News of President George H. W. Bush’s death was not a surprise—he was 94—but Americans are saddened by it all the same. He was a competent leader, a dedicated and unpretentious public servant, and among the most upright and decent men ever to occupy the White House.
Bush left office 25 years ago, but in some respects his presidency feels as though it were from a different epoch. He was the son of New England privilege: His father, Prescott Bush, was a U.S. senator; he attended Phillips Academy and Yale; and he conducted himself with impeccably good manners and a marked tendency to downplay his own role in the great events of his life.
He joined the war effort in 1941 as a Navy pilot, and flew scores of combat missions in the Pacific theater. On one of those missions his plane was shot down; he bailed in the Pacific and was rescued by an American submarine. Bush won the Distinguished Flying Cross, among other medals, but in the political sphere he was reluctant to talk about his war record. It sounded, to him, too much like boasting.
After the war, Bush matriculated at Yale, where the lanky 6-foot-2 aviator was a talented first baseman. He was a humble man in key respects, but he was also a fierce competitor, as any man must be who goes as far as he did in government and politics. He served two terms as a congressman from Texas, was appointed by Richard Nixon to be ambassador to the UN, chaired the Republican National Committee during the Watergate debacle, served as the first envoy to the People’s Republic of China, and served for one year as Director of the CIA.
Bush ran for president in 1980 and won the Iowa caucuses, but he lost the nomination to Ronald Reagan, who in turn chose him as his running mate. The vice presidency is famously the last stop for many a would-be president—before Bush, the last serving vice president to run successfully for president was Martin Van Buren in 1836—but in 1988 Bush easily defeated Massachusetts governor Michael Dukakis to take the presidency. A career of honorable public service was, in this instance, deservedly rewarded.
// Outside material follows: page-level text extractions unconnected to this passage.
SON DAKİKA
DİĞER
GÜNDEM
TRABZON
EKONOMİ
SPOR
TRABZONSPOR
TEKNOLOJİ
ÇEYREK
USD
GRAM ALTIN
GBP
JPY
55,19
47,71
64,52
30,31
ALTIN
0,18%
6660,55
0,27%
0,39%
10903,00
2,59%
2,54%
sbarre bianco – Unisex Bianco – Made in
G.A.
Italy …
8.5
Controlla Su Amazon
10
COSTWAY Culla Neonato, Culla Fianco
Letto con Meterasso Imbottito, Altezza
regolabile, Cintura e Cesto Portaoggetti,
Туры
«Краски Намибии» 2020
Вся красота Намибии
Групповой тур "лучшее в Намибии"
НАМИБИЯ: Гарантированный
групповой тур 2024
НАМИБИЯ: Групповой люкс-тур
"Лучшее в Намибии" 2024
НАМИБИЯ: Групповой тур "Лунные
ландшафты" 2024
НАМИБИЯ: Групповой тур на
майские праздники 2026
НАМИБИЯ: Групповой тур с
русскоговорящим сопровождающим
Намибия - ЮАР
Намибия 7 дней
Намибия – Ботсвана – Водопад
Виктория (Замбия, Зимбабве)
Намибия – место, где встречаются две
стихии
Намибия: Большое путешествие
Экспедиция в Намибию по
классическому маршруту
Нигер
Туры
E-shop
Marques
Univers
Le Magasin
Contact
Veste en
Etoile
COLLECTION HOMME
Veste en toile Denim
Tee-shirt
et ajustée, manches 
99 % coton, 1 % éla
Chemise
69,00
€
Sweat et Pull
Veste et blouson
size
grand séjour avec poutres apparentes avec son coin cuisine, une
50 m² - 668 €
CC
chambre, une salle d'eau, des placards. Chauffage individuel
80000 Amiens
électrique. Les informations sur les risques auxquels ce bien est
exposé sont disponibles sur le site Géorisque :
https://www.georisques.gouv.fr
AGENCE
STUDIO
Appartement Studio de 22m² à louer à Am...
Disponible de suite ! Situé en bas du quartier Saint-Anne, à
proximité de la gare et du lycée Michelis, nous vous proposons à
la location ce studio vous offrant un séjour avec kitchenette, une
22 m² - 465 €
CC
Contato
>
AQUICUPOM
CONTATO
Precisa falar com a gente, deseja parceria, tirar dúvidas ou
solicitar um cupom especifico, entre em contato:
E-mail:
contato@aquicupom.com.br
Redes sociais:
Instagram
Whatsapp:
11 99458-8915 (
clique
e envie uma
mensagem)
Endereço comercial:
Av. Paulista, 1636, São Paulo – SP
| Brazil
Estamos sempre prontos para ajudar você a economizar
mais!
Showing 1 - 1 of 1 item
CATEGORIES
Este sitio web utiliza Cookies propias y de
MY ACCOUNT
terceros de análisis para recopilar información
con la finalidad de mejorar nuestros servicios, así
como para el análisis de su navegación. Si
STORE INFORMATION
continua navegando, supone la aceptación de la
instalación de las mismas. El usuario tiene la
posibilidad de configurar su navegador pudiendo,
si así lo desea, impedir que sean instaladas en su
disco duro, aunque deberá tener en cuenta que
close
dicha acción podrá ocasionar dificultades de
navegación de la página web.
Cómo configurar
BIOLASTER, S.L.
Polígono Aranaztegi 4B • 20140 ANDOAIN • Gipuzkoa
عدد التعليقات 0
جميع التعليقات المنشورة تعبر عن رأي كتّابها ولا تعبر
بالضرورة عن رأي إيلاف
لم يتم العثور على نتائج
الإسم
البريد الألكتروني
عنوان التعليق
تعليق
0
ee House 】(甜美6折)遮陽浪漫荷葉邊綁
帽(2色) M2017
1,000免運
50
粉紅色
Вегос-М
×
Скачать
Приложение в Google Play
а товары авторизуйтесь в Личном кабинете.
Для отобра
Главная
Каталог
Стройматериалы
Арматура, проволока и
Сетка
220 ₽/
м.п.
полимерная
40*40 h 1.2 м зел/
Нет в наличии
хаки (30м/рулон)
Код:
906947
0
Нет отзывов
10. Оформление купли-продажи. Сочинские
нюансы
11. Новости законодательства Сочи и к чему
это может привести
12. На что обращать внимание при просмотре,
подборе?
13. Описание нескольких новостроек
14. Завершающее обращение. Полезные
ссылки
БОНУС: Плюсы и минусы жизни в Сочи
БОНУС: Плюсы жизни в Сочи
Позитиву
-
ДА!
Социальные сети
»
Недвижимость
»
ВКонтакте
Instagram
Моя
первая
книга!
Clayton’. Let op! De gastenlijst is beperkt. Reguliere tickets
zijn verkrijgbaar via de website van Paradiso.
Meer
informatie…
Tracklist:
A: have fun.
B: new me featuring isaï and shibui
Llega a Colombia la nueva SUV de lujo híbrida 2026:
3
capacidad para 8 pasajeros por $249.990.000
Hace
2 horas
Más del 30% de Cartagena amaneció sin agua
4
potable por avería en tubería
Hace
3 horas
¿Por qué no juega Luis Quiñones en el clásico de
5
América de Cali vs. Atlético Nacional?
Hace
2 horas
The first President Bush frequently disappointed conservatives. In 1990 he agreed with Democrats to increase marginal tax rates—he had memorably called Reagan’s supply-side economic views “voodoo economics” in 1980—and so violated his own famous campaign pledge: “Read my lips: no new taxes.” In 1990, seeking to avoid a rehearsal of the 1987 fight over Supreme Court nominee Robert Bork, he tapped the unknown David Souter, who quickly “grew” on the Court and became one of its reliable liberals. (He partially atoned for his mistake with the nomination of the great constitutionalist Clarence Thomas a year later.) Bush signed a variety of onerous regulatory bills—the Americans with Disabilities Act, for one—and his Points of Light initiative, a federal program celebrating volunteerism, was rightly thought footling and silly.
Yet on the largest matters, the 41st president was a wise and dependable leader. He presided over the fall of the Soviet Union with quiet strength; he allowed others to boast that the Reagan-Bush era had brought an end to the Cold War. He negotiated the North America Free Trade Agreement, reinforced old alliances (Israel), and forged new ones (Japan). A weaker, less principled leader would have allowed Saddam Hussein to take Kuwait on the promise that he take nothing more, but Bush understood the need to check the Iraqi dictator with a firm hand—and skillfully assembled bipartisan support at home and a multinational coalition abroad to oust Hussein’s forces.
Democratic nations frequently do not reward good leaders as they ought, and in 1992 voters denied Bush a second term on the grounds that the economy had faltered, the Cold War was over, and his opponent, a centrist Democrat from the South, had all the charm Bush lacked. Bush had always come across as a kind of grandfatherly figure, and the news media mercilessly emphasized his age and stiffness—as when they pretended his glance at his watch during a debate with Bill Clinton was somehow a “gaffe” that reminded everyone of his advanced age. The voters were similarly unforgiving and chose charisma over character.
Bush’s magnanimity of spirit was just as evident after his presidency as during it. Unlike certain other former presidents, Bush was satisfied with the influence he’d had, and sought no more. (That sense of propriety was handed down to his son, the 43rd president, too.) Bush spoke little in public, and virtually nothing about politics. He wasn’t ashamed to join his old foe Clinton in charitable work. Another man might have taken shots at President Barack Obama for taking shots at the elder Bush’s son, but “41” showed nothing but respect for Obama.
Bush’s acceptance speech at the 1988 convention contained the phrase “kinder and gentler,” for which he was justifiably ridiculed: “I want a kinder and gentler nation,” he said then. But he repeated the two adjectives in his first and only inaugural address, and used them far more suitably. “America is never wholly herself,” the new president said, “unless she is engaged in high moral principle. We as a people have such a purpose today. It is to make kinder the face of the nation and gentler the face of the world.” In his own understated way, George H.W. Bush furthered that purpose beautifully.